4. Recover: Restoring Operations and Learning Lessons
The ability to swiftly recover critical treasury functions is paramount to business continuity.
- Robust Backup and Recovery Procedures: Regularly backing up critical treasury data and systems (including TMS configurations, payment templates, and historical transaction data) and ensuring these backups are stored securely and are regularly tested for restorability.
- Business Continuity Plan (BCP) for Treasury: This plan should outline procedures for performing essential treasury functions (e.g., critical payments, liquidity management) manually or through alternative means if primary systems are unavailable.
- Contingency Banking Relationships: Having arrangements with backup banking partners or alternative payment channels that can be activated in an emergency.
- Post-Incident Review and Lessons Learned: After any incident, conducting a thorough review to understand the root cause, identify weaknesses in defenses or response, and implement corrective actions to improve resilience moving forward.
The Treasurer’s Role in Championing Cyber Resilience
While cybersecurity is often led by the CISO or IT department, the treasurer has a vital role to play in championing and embedding cyber resilience specifically within the treasury domain:
- Advocacy and Budget: Advocating for necessary investments in treasury-specific security technologies and resources.
- Policy Development: Collaborating with IT/security to develop and enforce robust cybersecurity policies tailored to treasury risks and processes.
- Cross-Functional Collaboration: Working closely with IT, security, risk management, legal, and internal audit to ensure a coordinated approach to cyber resilience.
- Fostering a Security-Conscious Culture: Leading by example and promoting a culture of security awareness and vigilance within the treasury team.
- Understanding Third-Party Risk: Ensuring rigorous due diligence and ongoing monitoring of the cybersecurity practices of key third-party providers, including banks, TMS vendors, and other FinTech partners.
Resilience as a Strategic Imperative
In the high-threat landscape of 2025, cyber resilience is not merely an IT concern; it is a fundamental business imperative and a critical component of operational risk management for corporate treasury.

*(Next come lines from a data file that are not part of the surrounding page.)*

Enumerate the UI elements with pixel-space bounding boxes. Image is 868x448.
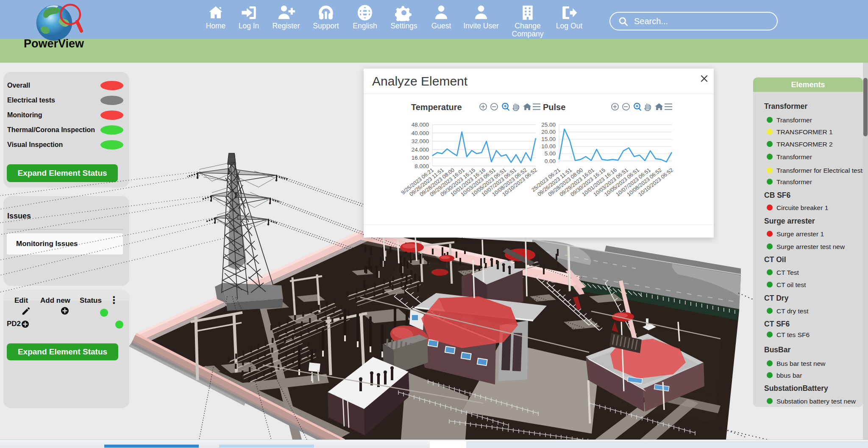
svg-text:16.000: 16.000	[412, 155, 429, 161]
svg-text:25.00: 25.00	[541, 122, 556, 128]
svg-text:10.00: 10.00	[541, 143, 556, 149]
svg-text:Pulse: Pulse	[543, 102, 565, 112]
svg-text:20.00: 20.00	[541, 129, 556, 135]
svg-text:40.000: 40.000	[412, 130, 429, 136]
svg-text:32.000: 32.000	[412, 138, 429, 144]
svg-text:48.000: 48.000	[412, 122, 429, 128]
svg-text:15.00: 15.00	[541, 136, 556, 142]
svg-text:Temperature: Temperature	[411, 102, 462, 112]
svg-text:8.000: 8.000	[415, 163, 429, 169]
svg-text:5.00: 5.00	[545, 150, 556, 157]
svg-text:24.000: 24.000	[412, 147, 429, 153]
svg-text:0.00: 0.00	[545, 158, 556, 164]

By moving beyond a purely preventative mindset and embracing a holistic strategy that encompasses robust identification and protection, rapid detection, coordinated response, and swift recovery, treasurers can significantly enhance their department’s ability to withstand and recover from cyberattacks.
This proactive approach not only safeguards financial assets and maintains operational continuity but also protects the company’s reputation and reinforces the treasurer’s role as a prudent steward of corporate resources in an increasingly perilous digital world.